The SECR F1 class was a series of 4-4-0 steam locomotives operated by the South Eastern and Chatham Railway. These locomotives were rebuilt from older Stirling F class locomotives by Harry Wainwright between 1903 and 1919.

==Numbering==
Seventy-five locomotives were initially produced, and they were given the same numbers as the F class locomotives from which they were rebuilt; these were scattered between 2 and 250. One of these, no. 20, was badly damaged in an accident on 17 November 1919 and consequently withdrawn; to replace it, one further rebuild was carried out, this being no. 185. Apart from no. 20, all survived into Southern Railway (SR) ownership as of 1 January 1923. Their SR numbers were the same as their SECR numbers, but prefixed with the letter "A"; from the early 1930s, the "A" prefix was dropped and the original numbers increased by 1000. Apart from no. 20, withdrawal commenced in 1925, and some were withdrawn in most years until 1937, leaving 22 in service at the outbreak of World War II; withdrawal recommenced in 1944. Nine locomotives entered British Railways (BR) ownership in 1948. They were numbered thus:

| SECR No. | First SR No. | Second SR No. | BR No. |
|---|---|---|---|
| 2 | A2 | 1002 | 31002 |
| 28 | A28 | 1028 | 31028 |
| 31 | A31 | 1031 | 31031 |
| 42 | A42 | 1042 | 31042 |
| 78 | A78 | 1078 | 31078 |
| 105 | A105 | 1105 | 31105 |
| 151 | A151 | 1151 | 31151 |
| 215 | A215 | 1215 | 31215 |
| 231 | A231 | 1231 | 31231 |

Withdrawal of these nine occurred during 1948–49, the last in service being no. 1231, withdrawn March 1949. None received BR livery, and only one, no. 31151, was actually given its allotted BR number.

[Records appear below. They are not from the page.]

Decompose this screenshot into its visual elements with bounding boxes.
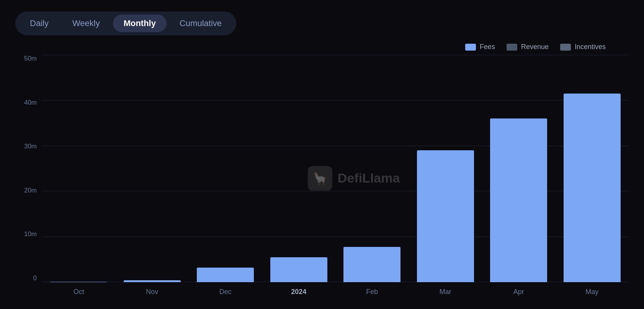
x-label-apr: Apr — [482, 282, 556, 301]
x-label-may: May — [556, 282, 629, 301]
legend-label-revenue: Revenue — [521, 43, 549, 51]
main-container: Daily Weekly Monthly Cumulative Fees Rev… — [0, 0, 644, 309]
bar-2024[interactable] — [270, 257, 327, 282]
bar-dec[interactable] — [197, 268, 254, 282]
x-labels: OctNovDec2024FebMarAprMay — [42, 282, 629, 301]
tab-monthly[interactable]: Monthly — [113, 15, 167, 32]
bar-group-nov — [116, 55, 189, 282]
tab-cumulative[interactable]: Cumulative — [169, 15, 232, 32]
legend-fees: Fees — [465, 43, 495, 51]
bar-may[interactable] — [564, 94, 621, 282]
chart-legend: Fees Revenue Incentives — [15, 43, 629, 51]
chart-inner: OctNovDec2024FebMarAprMay 🦙 DefiLlama — [42, 55, 629, 301]
y-label-20m: 20m — [24, 187, 37, 194]
legend-color-revenue — [507, 44, 517, 51]
legend-incentives: Incentives — [560, 43, 606, 51]
bar-mar[interactable] — [417, 150, 474, 282]
bar-feb[interactable] — [343, 247, 400, 283]
bar-group-feb — [335, 55, 409, 282]
x-label-dec: Dec — [189, 282, 262, 301]
bars-container: OctNovDec2024FebMarAprMay 🦙 DefiLlama — [42, 55, 629, 301]
y-label-0: 0 — [33, 274, 37, 282]
bar-group-oct — [42, 55, 116, 282]
tab-bar: Daily Weekly Monthly Cumulative — [15, 12, 236, 35]
x-label-oct: Oct — [42, 282, 116, 301]
y-label-50m: 50m — [24, 55, 37, 62]
chart-area: 50m 40m 30m 20m 10m 0 OctNovDec2024FebMa… — [15, 55, 629, 301]
legend-revenue: Revenue — [507, 43, 549, 51]
tab-weekly[interactable]: Weekly — [62, 15, 111, 32]
x-label-feb: Feb — [335, 282, 409, 301]
y-label-10m: 10m — [24, 230, 37, 238]
y-axis: 50m 40m 30m 20m 10m 0 — [15, 55, 42, 301]
legend-color-incentives — [560, 44, 571, 51]
legend-label-incentives: Incentives — [575, 43, 606, 51]
bar-group-2024 — [262, 55, 336, 282]
y-label-40m: 40m — [24, 99, 37, 107]
x-label-mar: Mar — [409, 282, 482, 301]
bar-group-apr — [482, 55, 556, 282]
legend-label-fees: Fees — [480, 43, 495, 51]
bar-group-dec — [189, 55, 262, 282]
y-label-30m: 30m — [24, 143, 37, 150]
legend-color-fees — [465, 44, 476, 51]
bar-group-may — [556, 55, 629, 282]
bar-group-mar — [409, 55, 482, 282]
tab-daily[interactable]: Daily — [19, 15, 59, 32]
x-label-nov: Nov — [116, 282, 189, 301]
bar-apr[interactable] — [490, 118, 547, 282]
x-label-2024: 2024 — [262, 282, 336, 301]
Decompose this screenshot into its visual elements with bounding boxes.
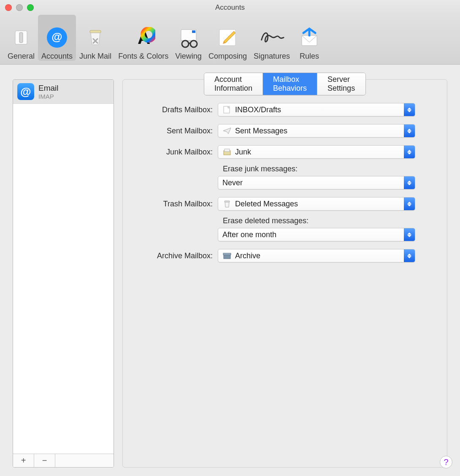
dropdown-arrow-icon (404, 124, 415, 137)
paper-plane-icon (222, 126, 233, 135)
signatures-icon (259, 25, 284, 50)
toolbar-item-fonts-colors[interactable]: A Fonts & Colors (115, 15, 172, 61)
erase-junk-value: Never (222, 178, 243, 187)
dropdown-arrow-icon (404, 228, 415, 241)
help-button[interactable]: ? (440, 456, 452, 468)
svg-rect-12 (302, 35, 317, 46)
account-row[interactable]: @ Email IMAP (13, 80, 114, 104)
toolbar-item-composing[interactable]: Composing (205, 15, 250, 61)
trash-mailbox-label: Trash Mailbox: (135, 200, 218, 208)
junk-box-icon (222, 147, 233, 157)
archive-mailbox-select[interactable]: Archive (218, 249, 415, 262)
toolbar-item-signatures[interactable]: Signatures (250, 15, 293, 61)
trash-can-icon (222, 199, 233, 208)
main-panel: Account Information Mailbox Behaviors Se… (122, 79, 447, 468)
account-tabs: Account Information Mailbox Behaviors Se… (204, 73, 366, 95)
junk-mailbox-label: Junk Mailbox: (135, 148, 218, 157)
svg-rect-8 (192, 30, 195, 33)
preferences-toolbar: General @ Accounts Junk Mail A Fonts & C… (0, 15, 460, 65)
archive-box-icon (222, 251, 233, 260)
close-window-icon[interactable] (5, 4, 12, 11)
archive-mailbox-value: Archive (235, 252, 260, 260)
tab-mailbox-behaviors[interactable]: Mailbox Behaviors (263, 73, 317, 95)
window-title: Accounts (0, 3, 460, 12)
at-sign-icon: @ (17, 83, 34, 100)
rules-icon (297, 25, 322, 50)
svg-rect-18 (223, 253, 231, 255)
drafts-mailbox-select[interactable]: INBOX/Drafts (218, 103, 415, 116)
erase-junk-label: Erase junk messages: (223, 165, 434, 173)
account-subtitle: IMAP (38, 93, 59, 100)
toolbar-item-rules[interactable]: Rules (293, 15, 325, 61)
junk-mailbox-select[interactable]: Junk (218, 145, 415, 159)
toolbar-label: Fonts & Colors (118, 52, 168, 61)
toolbar-label: Junk Mail (79, 52, 111, 61)
toolbar-label: Composing (208, 52, 247, 61)
account-name: Email (38, 84, 59, 93)
dropdown-arrow-icon (404, 197, 415, 210)
viewing-icon (176, 25, 201, 50)
archive-mailbox-label: Archive Mailbox: (135, 252, 218, 260)
drafts-mailbox-label: Drafts Mailbox: (135, 105, 218, 114)
svg-rect-16 (225, 201, 230, 202)
trash-mailbox-select[interactable]: Deleted Messages (218, 197, 415, 211)
svg-point-10 (190, 41, 197, 47)
trash-mailbox-value: Deleted Messages (235, 200, 298, 208)
toolbar-item-viewing[interactable]: Viewing (172, 15, 205, 61)
junk-mail-icon (83, 25, 108, 50)
svg-text:@: @ (51, 30, 62, 43)
junk-mailbox-value: Junk (235, 148, 251, 157)
sidebar-footer-spacer (55, 454, 114, 467)
erase-deleted-value: After one month (222, 230, 276, 239)
erase-deleted-label: Erase deleted messages: (223, 216, 434, 225)
toolbar-label: General (8, 52, 35, 61)
remove-account-button[interactable]: − (34, 454, 55, 467)
add-account-button[interactable]: + (13, 454, 34, 467)
tab-server-settings[interactable]: Server Settings (317, 73, 365, 95)
general-icon (8, 25, 34, 50)
toolbar-label: Accounts (41, 52, 73, 61)
drafts-folder-icon (222, 105, 233, 114)
accounts-sidebar: @ Email IMAP + − (13, 79, 114, 468)
toolbar-label: Signatures (254, 52, 290, 61)
fonts-colors-icon: A (131, 25, 156, 50)
toolbar-label: Viewing (175, 52, 202, 61)
dropdown-arrow-icon (404, 176, 415, 189)
toolbar-item-junk-mail[interactable]: Junk Mail (76, 15, 115, 61)
sent-mailbox-label: Sent Mailbox: (135, 127, 218, 135)
svg-rect-4 (90, 30, 101, 33)
dropdown-arrow-icon (404, 103, 415, 116)
erase-junk-select[interactable]: Never (218, 176, 415, 189)
dropdown-arrow-icon (404, 249, 415, 262)
composing-icon (215, 25, 240, 50)
sent-mailbox-value: Sent Messages (235, 127, 287, 135)
toolbar-label: Rules (300, 52, 319, 61)
accounts-icon: @ (44, 25, 70, 50)
minimize-window-icon[interactable] (16, 4, 23, 11)
erase-deleted-select[interactable]: After one month (218, 228, 415, 241)
zoom-window-icon[interactable] (27, 4, 34, 11)
svg-rect-1 (19, 32, 23, 43)
toolbar-item-general[interactable]: General (4, 15, 38, 61)
svg-point-9 (182, 41, 189, 47)
drafts-mailbox-value: INBOX/Drafts (235, 105, 281, 114)
titlebar: Accounts (0, 0, 460, 15)
svg-rect-15 (225, 149, 230, 151)
toolbar-item-accounts[interactable]: @ Accounts (38, 15, 76, 61)
tab-account-information[interactable]: Account Information (204, 73, 263, 95)
dropdown-arrow-icon (404, 146, 415, 158)
sent-mailbox-select[interactable]: Sent Messages (218, 124, 415, 138)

==Accidents and incidents==
- In August 1926, a locomotive overran buffers at and crashed into a brewery.
- No. A148 was withdrawn in August 1928, and sold to the Gainsborough Pictures Corporation. On 19 August 1928, A148 was deliberately crashed into a lorry at Lasham, between Basingstoke and Alton, for the film The Wrecker. The remains were scrapped on site.